Tsiolkovsky's balloon model

Unlike many of his contemporaries, Tsiolkovsky proposed building a huge, even by today's standards - up to 500,000 m³ - a rigid airship with metal sheathing.

The design studies of Tsiolkovsky's idea, carried out in the 30s by the employees of the "Dirigiblestroy" of the USSR, showed the validity of the proposed concept. However, it was not possible to build an airship: for the most part, work on large airships was curtailed not only in the USSR, but throughout the world due to numerous accidents. Despite the numerous projects to revive the concept of large airships, they still, as a rule, do not leave the drawers of the designers.
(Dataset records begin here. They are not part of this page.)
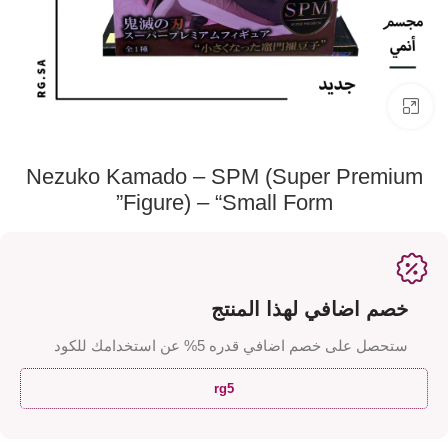
اضفط لتكبير الصورة
Nezuko Kamado – SPM (Super Premium
Figure) – “Small Form”
خصم اضافي لهذا المنتج
ستحصل على خصم اضافي قدره 5% عن استخدامك للكود
rg5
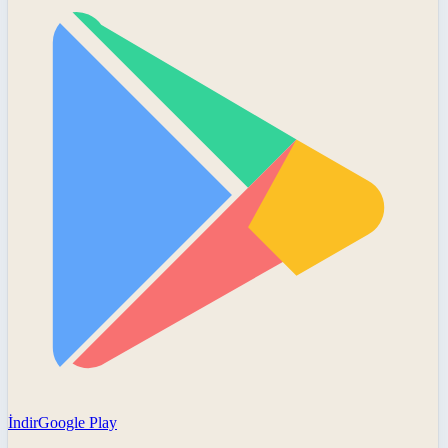
İndir
Google Play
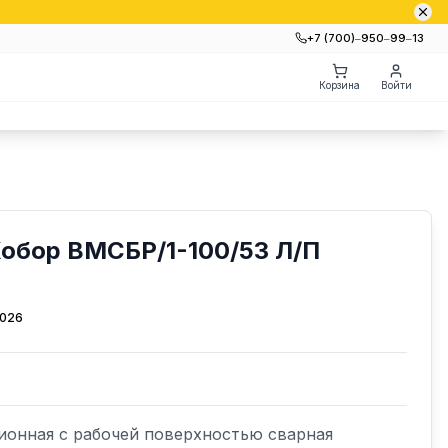
+7 (700)‒950‒99‒13
Корзина
Войти
Кобор ВМСБР/1-100/53 Л/П
2026
онная с рабочей поверхностью сварная 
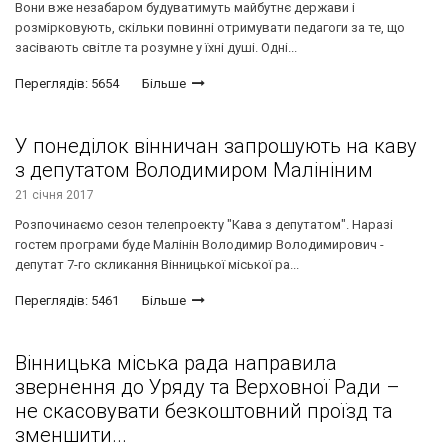
Вони вже незабаром будуватимуть майбутнє держави і
розмірковують, скільки повинні отримувати педагоги за те, що
засівають світле та розумне у їхні душі. Одні...
Переглядів: 5654
Більше
У понеділок вінничан запрошують на каву
з депутатом Володимиром Малініним
21 січня 2017
Розпочинаємо сезон телепроекту "Кава з депутатом". Наразі
гостем програми буде Малінін Володимир Володимирович -
депутат 7-го скликання Вінницької міської ра...
Переглядів: 5461
Більше
Вінницька міська рада направила
звернення до Уряду та Верховної Ради –
не скасовувати безкоштовний проїзд та
зменшити...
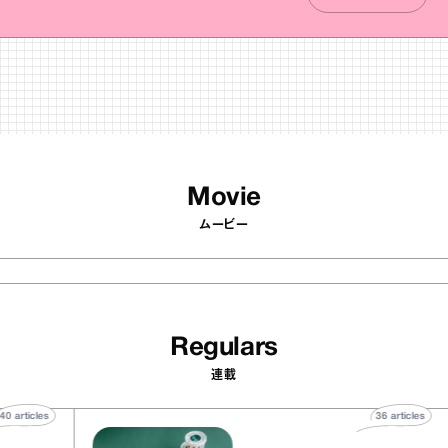
Movie
ムービー
Regulars
連載
40
articles
36
art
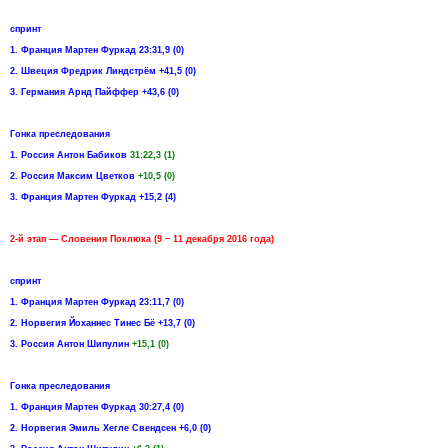
спринт
1. Франция Мартен Фуркад 23:31,9 (0)
2. Швеция Фредрик Линдстрём +41,5 (0)
3. Германия Арнд Пайффер +43,6 (0)
Гонка преследования
1. Россия Антон Бабиков
31:22,3 (1)
2. Россия Максим Цветков
+10,5 (0)
3. Франция Мартен Фуркад +15,2 (4)
2-й этап — Словения Поклюка (9 − 11 декабря 2016 года)
спринт
1. Франция Мартен Фуркад 23:11,7 (0)
2. Норвегия Йоханнес Тинес Бё +13,7 (0)
3. Россия Антон Шипулин
+15,1 (0)
Гонка преследования
1. Франция Мартен Фуркад 30:27,4 (0)
2. Норвегия Эмиль Хегле Свендсен +6,0 (0)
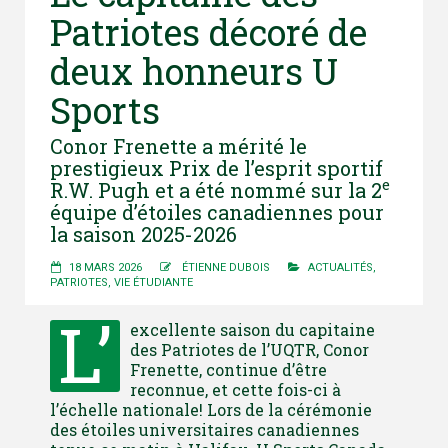
Patriotes décoré de
deux honneurs U
Sports
Conor Frenette a mérité le
prestigieux Prix de l’esprit sportif
e
R.W. Pugh et a été nommé sur la 2
équipe d’étoiles canadiennes pour
la saison 2025-2026
18 MARS 2026
ÉTIENNE DUBOIS
ACTUALITÉS
,
PATRIOTES
,
VIE ÉTUDIANTE
L’
excellente saison du capitaine
des Patriotes de l’UQTR, Conor
Frenette, continue d’être
reconnue, et cette fois-ci à
l’échelle nationale! Lors de la cérémonie
des étoiles universitaires canadiennes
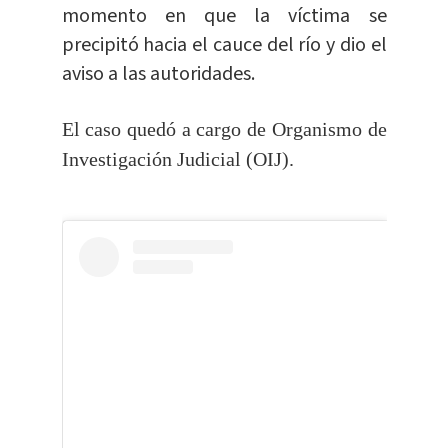
momento en que la víctima se
precipitó hacia el cauce del río y dio el
aviso a las autoridades.
El caso quedó a cargo de Organismo de
Investigación Judicial (OIJ).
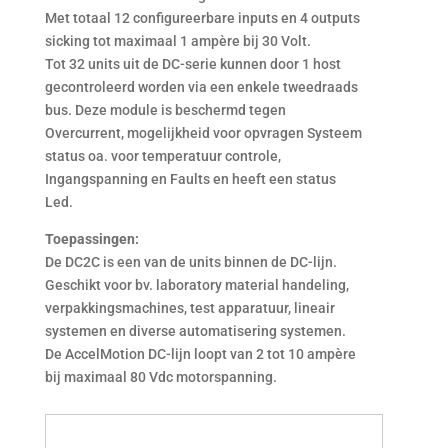
Met totaal 12 configureerbare inputs en 4 outputs
sicking tot maximaal 1 ampère bij 30 Volt.
Tot 32 units uit de DC-serie kunnen door 1 host
gecontroleerd worden via een enkele tweedraads
bus. Deze module is beschermd tegen
Overcurrent, mogelijkheid voor opvragen Systeem
status oa. voor temperatuur controle,
Ingangspanning en Faults en heeft een status
Led.
Toepassingen:
De DC2C is een van de units binnen de DC-lijn.
Geschikt voor bv. laboratory material handeling,
verpakkingsmachines, test apparatuur, lineair
systemen en diverse automatisering systemen.
De AccelMotion DC-lijn loopt van 2 tot 10 ampère
bij maximaal 80 Vdc motorspanning.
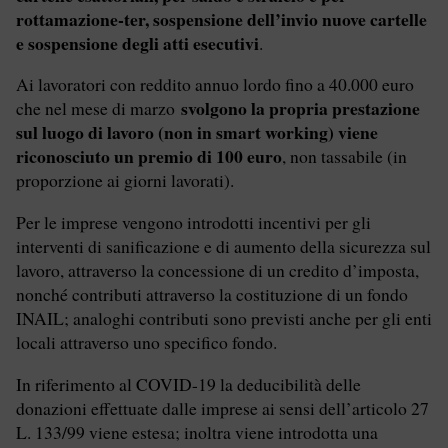
rottamazione-ter, sospensione dell’invio nuove cartelle
e sospensione degli atti esecutivi
.
Ai lavoratori con reddito annuo lordo fino a 40.000 euro
svolgono la propria prestazione
che nel mese di marzo
sul luogo di lavoro (non in smart working) viene
riconosciuto un premio di 100 euro
, non tassabile (in
proporzione ai giorni lavorati).
Per le imprese vengono introdotti incentivi per gli
interventi di sanificazione e di aumento della sicurezza sul
lavoro, attraverso la concessione di un credito d’imposta,
nonché contributi attraverso la costituzione di un fondo
INAIL; analoghi contributi sono previsti anche per gli enti
locali attraverso uno specifico fondo.
In riferimento al COVID-19 la deducibilità delle
donazioni effettuate dalle imprese ai sensi dell’articolo 27
L. 133/99 viene estesa; inoltra viene introdotta una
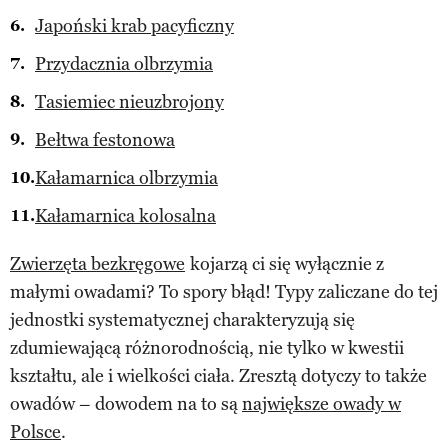
Japoński krab pacyficzny
Przydacznia olbrzymia
Tasiemiec nieuzbrojony
Bełtwa festonowa
Kałamarnica olbrzymia
Kałamarnica kolosalna
Zwierzęta bezkręgowe
kojarzą ci się wyłącznie z
małymi owadami? To spory błąd! Typy zaliczane do tej
jednostki systematycznej charakteryzują się
zdumiewającą różnorodnością, nie tylko w kwestii
kształtu, ale i wielkości ciała. Zresztą dotyczy to także
owadów – dowodem na to są
największe owady w
Polsce
.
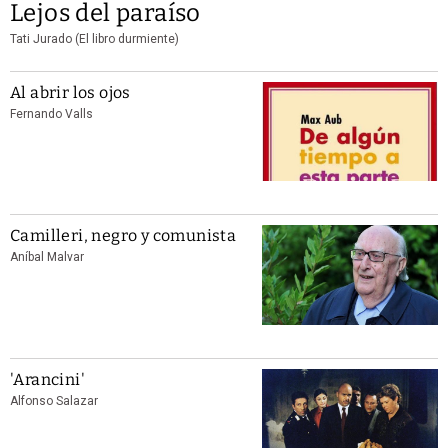
Lejos del paraíso
Tati Jurado (El libro durmiente)
Al abrir los ojos
Fernando Valls
Camilleri, negro y comunista
Aníbal Malvar
'Arancini'
Alfonso Salazar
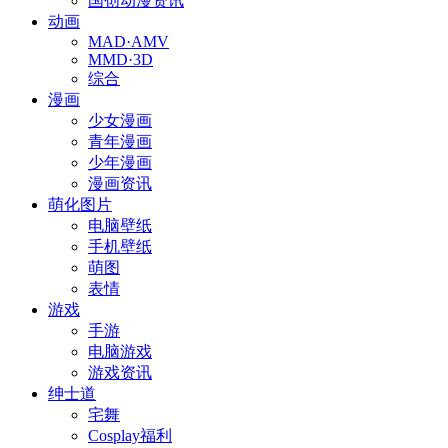
国创动漫资讯
动画
MAD·AMV
MMD·3D
综合
漫画
少女漫画
青年漫画
少年漫画
漫画资讯
萌化图片
电脑壁纸
手机壁纸
萌图
表情
游戏
手游
电脑游戏
游戏资讯
绅士道
宅舞
Cosplay福利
German naval zeppelin L 20 after a forced landing off the coast of Norway, 1916

Baptism of fire

View from the gondola of a French airship in 1918.

Airship raid on Calais

The prospect of using airships as bombers was understood in Europe long before airships were used in this role. H. Wells, in his book War in the Air, described the destruction of entire fleets and cities by combat airships.

Unlike airplanes, airships were already a formidable force at the beginning of the world war. The most powerful aeronautical powers were Russia, which had a large Aeronautical Park in St. Petersburg with more than two dozen aircraft, and Germany, which possessed 18 airships. Of all the countries participating in the world war, the Austro-Hungarian air force was one of the weakest. On the eve of the First World War, the Austro-Hungarian air fleet consisted of only 10 airships. Military airships were directly subordinate to the main command; sometimes they were attached to fronts or armies. At the beginning of the war, the airships performed combat missions under the leadership of officers of the General Staff commanded on the airships. In this case, the airship commander was assigned the role of a watch officer. Thanks to the success of the design solutions of Count Zeppelin and the Schütte-Lanz company, Germany had a significant superiority in this area over all other countries of the world, which, if used correctly, could be of great benefit, in particular for deep exploration. German vehicles could cover a distance of 2-4 thousand km at a speed of 80-90 km / h and drop several tons of bombs on the target. For example, on August 14, 1914, as a result of a raid by one German airship on Antwerp, 60 houses were completely destroyed, another 900 were damaged. However, by September 1914, having lost 4 devices, the German airships switched only to night operations. Huge and clumsy, they were an excellent target for armed enemy airplanes, although a platform with several machine guns was located on the top of their hull to protect against attack from above, and they were also filled with extremely flammable hydrogen. It is obvious that they inevitably had to be replaced by cheaper, maneuverable and resistant to combat damage vehicles.

"Golden Age" of airships

LZ 127 "Graf Zeppelin"

restaurant on the "Hindenburg"

salon on "Hindenburg"

After the end of the First World War, the construction of airships of various systems continued in the USA, France, Italy, Germany and other countries. The years between the First and Second World Wars were marked by significant advances in airship technology. The first lighter-than-air craft to cross the Atlantic was the British airship R34, which in July 1919 with a crew on board flew from East Lothian, Scotland to Long Island, New York, and then returned to Pulham, England. In 1924, a transatlantic flight of the German airship LZ 126 took place.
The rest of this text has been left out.